# Counting using Equivalence Classes & Partitions : Squirrels in a square

• Oct 5th 2011, 12:22 PM
onemachine
Counting using Equivalence Classes & Partitions : Squirrels in a square
A) In how many ways can 36 different squirrels stand in a square? That is, four sides with nine squirrels on each side.

B) If there are 18 male squirrels and 18 female squirrels, in how many ways can these squirrels stand in a square if they must alternate in gender.

Both parts of this problem assume each squirrel is unique, just as if they were people.
• Oct 5th 2011, 12:34 PM
Plato
Re: Counting using Equivalence Classes & Partitions : Squirrels in a square
Quote:

Originally Posted by onemachine
A) In how many ways can 36 different squirrels stand in a square? That is, four sides with nine squirrels on each side.
B) If there are 18 male squirrels and 18 female squirrels, in how many ways can these squirrels stand in a square if they must alternate in gender.

These are just circular arrangements.
If N different objects is a circle, then there are $(N-1)!$ ways to do that.

If we have K of one kind and K of the another kind then there are $(K-1)!\cdot K!$ ways to arrange these so as to alternate kinds.
• Oct 5th 2011, 12:41 PM
onemachine
Re: Counting using Equivalence Classes & Partitions : Squirrels in a square
Quote:

Originally Posted by Plato
These are just circular arrangements.
If N different objects is a circle, then there are $(N-1)!$ ways to do that.
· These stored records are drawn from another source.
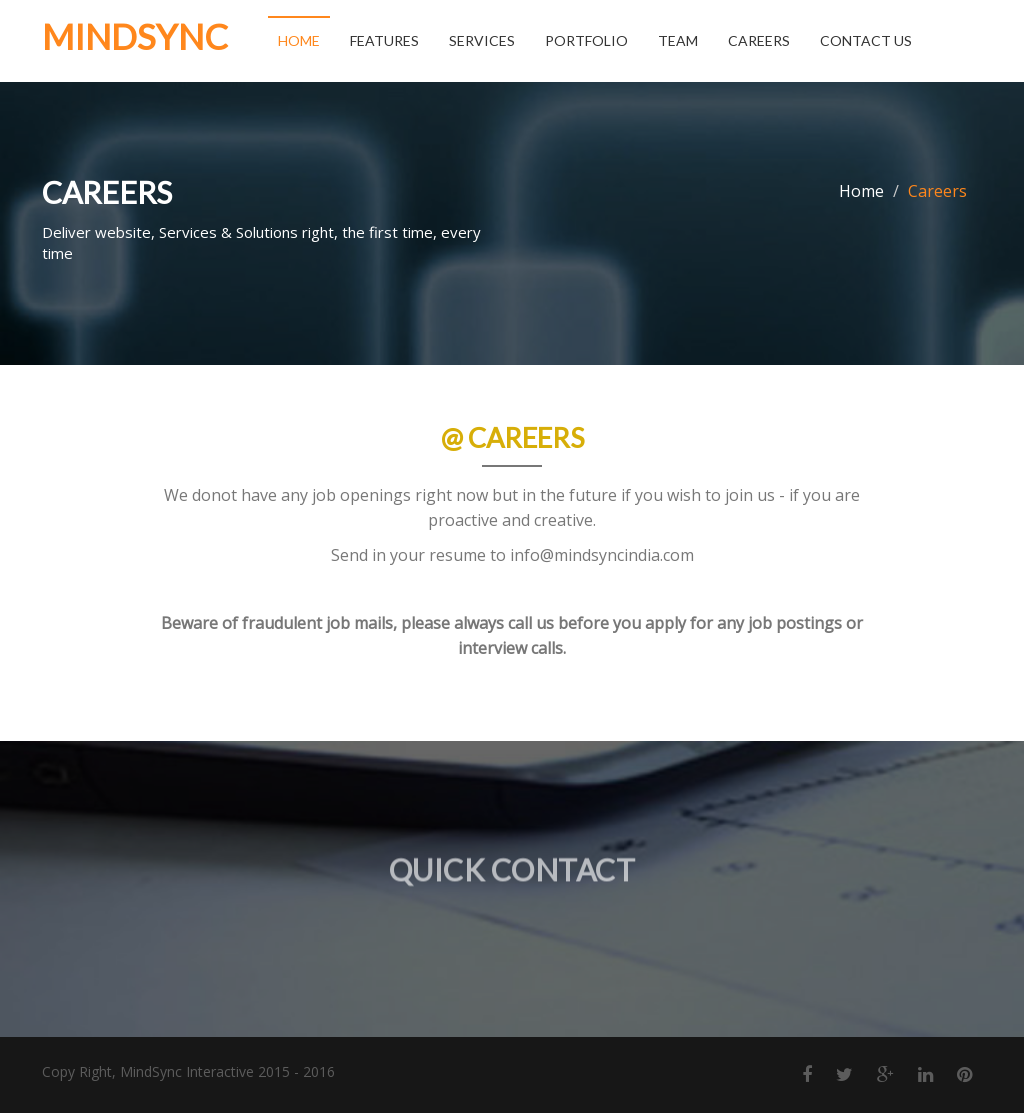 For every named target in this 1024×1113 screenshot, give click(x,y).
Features (384, 40)
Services (482, 40)
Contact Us (866, 40)
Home (299, 40)
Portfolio (586, 40)
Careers (759, 40)
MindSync (135, 36)
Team (678, 40) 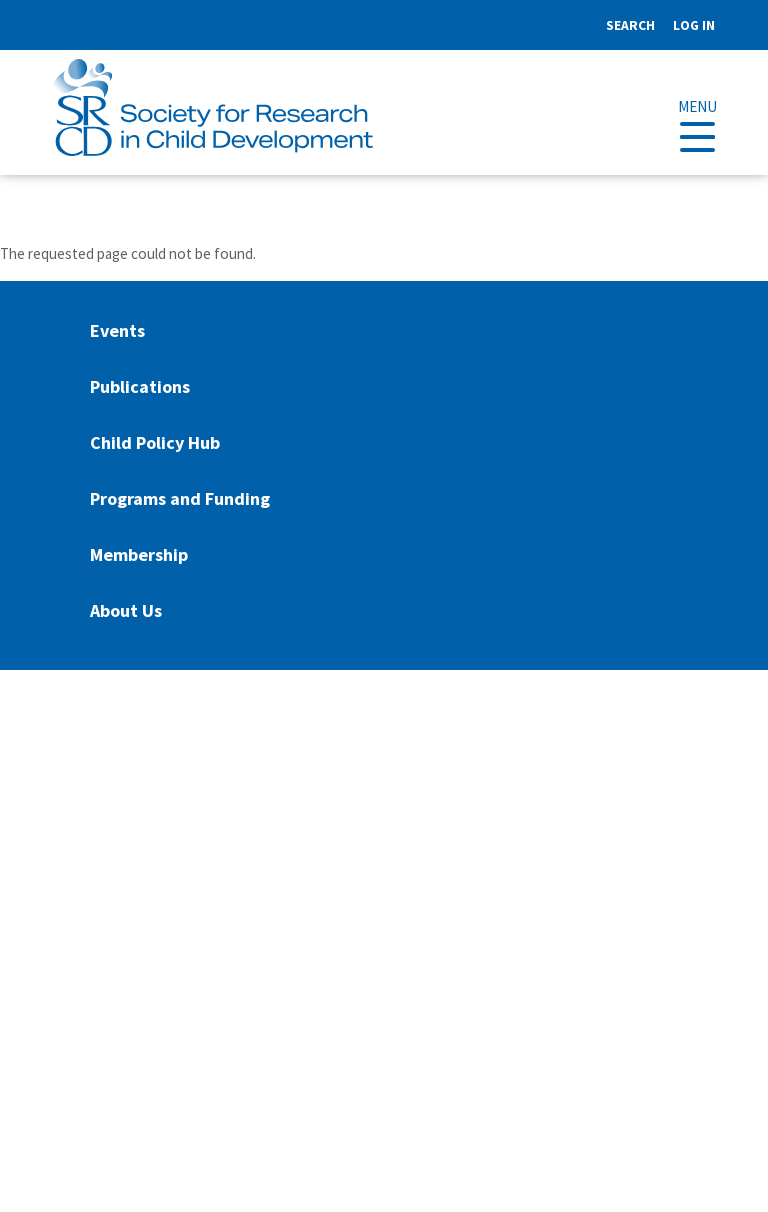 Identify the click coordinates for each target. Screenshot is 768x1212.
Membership (139, 554)
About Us (126, 610)
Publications (140, 386)
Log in (694, 25)
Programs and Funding (180, 498)
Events (117, 330)
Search (630, 25)
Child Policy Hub (155, 442) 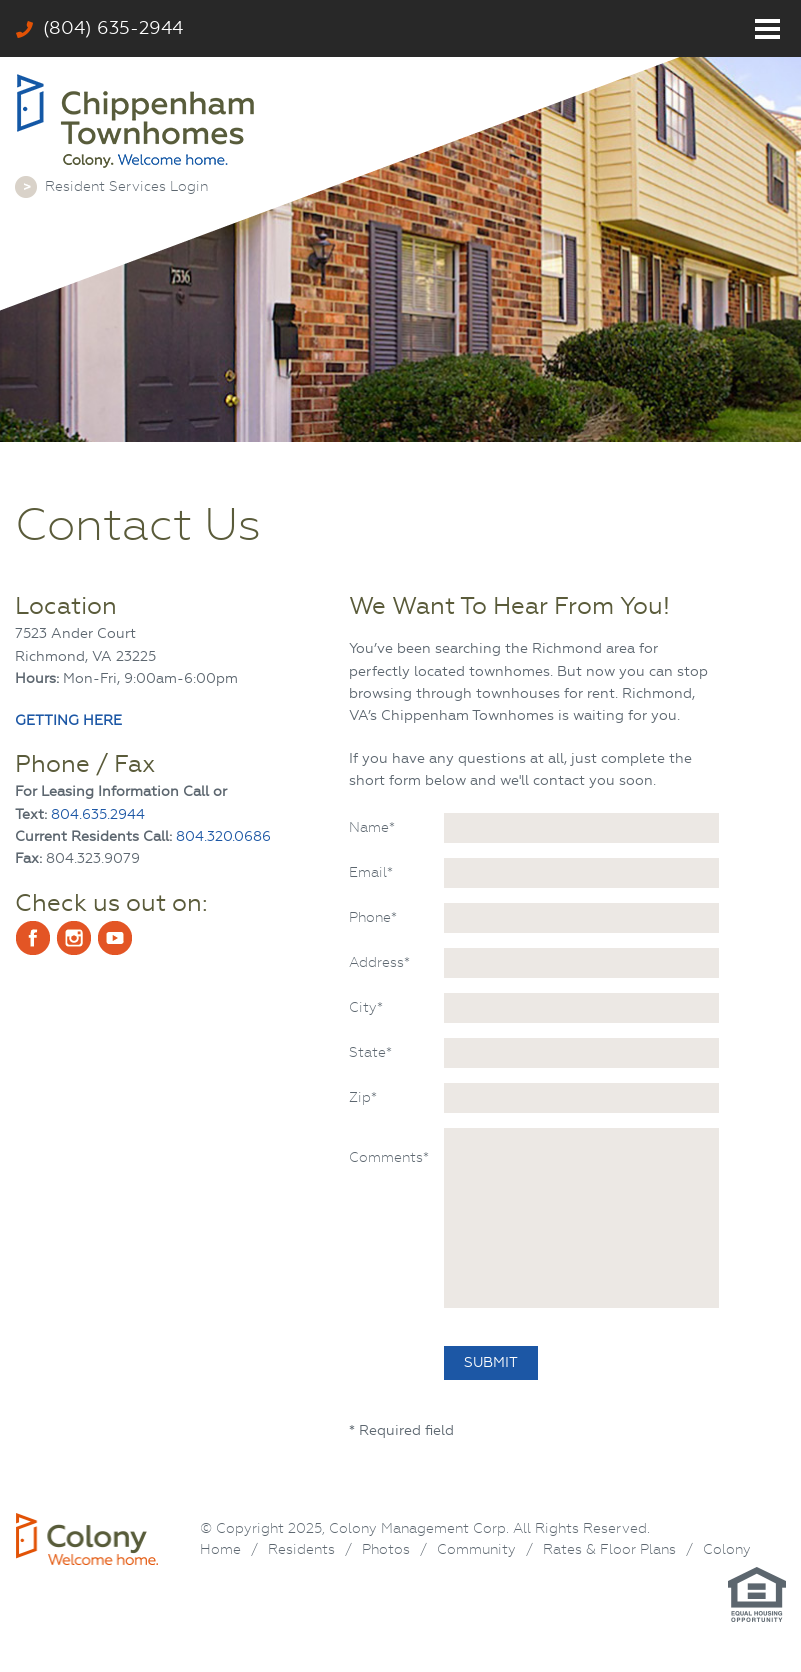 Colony (727, 1549)
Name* (372, 827)
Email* (371, 872)
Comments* (389, 1157)
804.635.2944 (98, 814)
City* (366, 1007)
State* (370, 1052)
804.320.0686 (223, 836)
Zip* (363, 1097)
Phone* (373, 917)
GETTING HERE (68, 720)
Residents (301, 1549)
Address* (379, 962)
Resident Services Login (126, 186)
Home (220, 1549)
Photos (386, 1549)
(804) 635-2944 (99, 28)
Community (476, 1549)
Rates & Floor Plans (609, 1549) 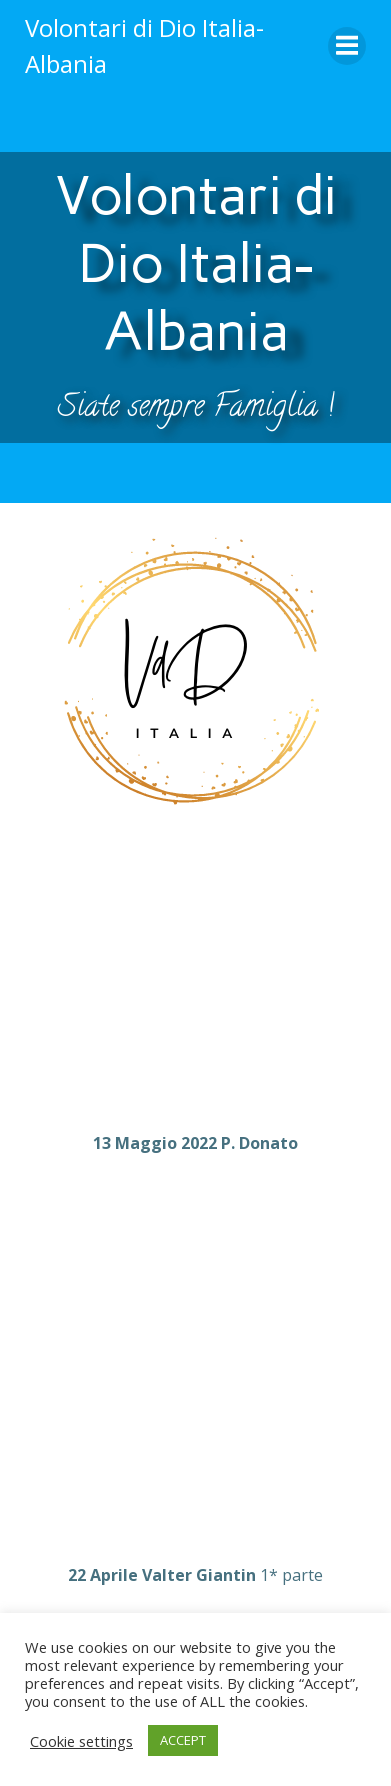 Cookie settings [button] (81, 1741)
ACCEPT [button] (183, 1740)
If we have K of one kind and K of the another kind then there are $(K-1)!\cdot K!$ ways to arrange these so as to alternate kinds.

Thanks for the response, but this is NOT a circle problem. This was made clear by my prof: The point of this problem is that it is NOT a circle problem and it is NOT a line problem. In a circle, if the squirrels move one position to the left or right, the circle remains the same circle. In a square, if the squirrels move one position, then we have a different square.
• Oct 5th 2011, 01:14 PM
Plato
Re: Counting using Equivalence Classes & Partitions : Squirrels in a square
What happens if the square is rotated: 90, 180, or 270?
• Oct 5th 2011, 02:31 PM
onemachine
Re: Counting using Equivalence Classes & Partitions : Squirrels in a square
Quote:

Originally Posted by Plato
If not, what happens if the square is rotated: 90, 180, or 270?

The way I understand it is that a square is a square if it has 4 unique sides. When the squirrels move one position to the left or right, there are 4 new unique sides created (and thus, a second, unique square). However, when they move positions 9 times, they have created the same square they started with. When they move to the 10th time, they are creating the same square they made after the first position. The squirrels can create equivalent squares while rotating throught the positions around the square. Thus, I believe the answer to part A is 36!/4, because the equivalence class of the original square has 4 elements, of which only one is a unique square.

I'm hoping someone can convince me that this is either correct or incorrect...
• Oct 5th 2011, 03:23 PM
Plato
Re: Counting using Equivalence Classes & Partitions : Squirrels in a square
Quote:

Originally Posted by onemachine
The way I understand it is that a square is a square if it has 4 unique sides. When the squirrels move one position to the left or right, there are 4 new unique sides created (and thus, a second, unique square). However, when they move positions 9 times, they have created the same square they started with. When they move to the 10th time, they are creating the same square they made after the first position. The squirrels can create equivalent squares while rotating throught the positions around the square. Thus, I believe the answer to part A is 36!/4, because the equivalence class of the original square has 4 elements, of which only one is a unique square.

I'm hoping someone can convince me that this is either correct or incorrect...

O.K. Would agree that there are $35!$ ways to make the first arrangement?
If so, can you argue that according to your understanding the answer is $\frac{35!}{4}~?$
• Oct 5th 2011, 03:37 PM
onemachine
Re: Counting using Equivalence Classes & Partitions : Squirrels in a square
Quote:

Originally Posted by Plato
O.K. Would agree that there are $35!$ ways to make the first arrangement?
If so, can you argue that according to your understanding the answer is $\frac{35!}{4}~?$

I do not see how there are 35! ways to make the initial arrangement. Since there are 36 squirrels and 36 positions on the square, there are 36! ways to arrange the squirrels.

If you draw a picture of the initial square, you can see that no single squirrel holds a position on two sides of the square (i.e. no single squirrel is on a corner). Thus, there are indeed 36 unique positions on the intital square.

Right? ;)